◆ **TRY IT**: Search the entries for the line containing "Papua New Guinea or New Britain or the". Repeat it, then every line after it, exactly through the final line.
-=-=-=-=-
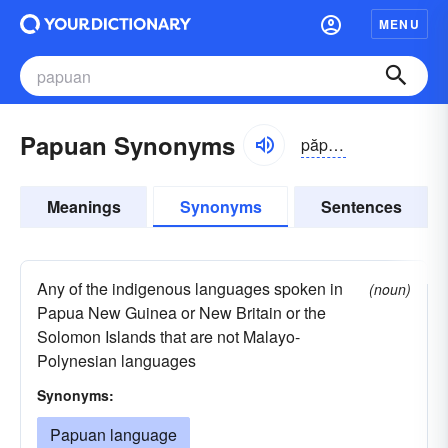
MENU
Papuan Synonyms
păpyo͝o-ən
Meanings
Synonyms
Sentences
Any of the indigenous languages spoken in
(noun)
Papua New Guinea or New Britain or the
Solomon Islands that are not Malayo-
Polynesian languages
Synonyms:
Papuan language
-=-=-=-=-
◆ **SOLUTION BELOW**:
Papua New Guinea or New Britain or the
Solomon Islands that are not Malayo-
Polynesian languages
Synonyms:
Papuan language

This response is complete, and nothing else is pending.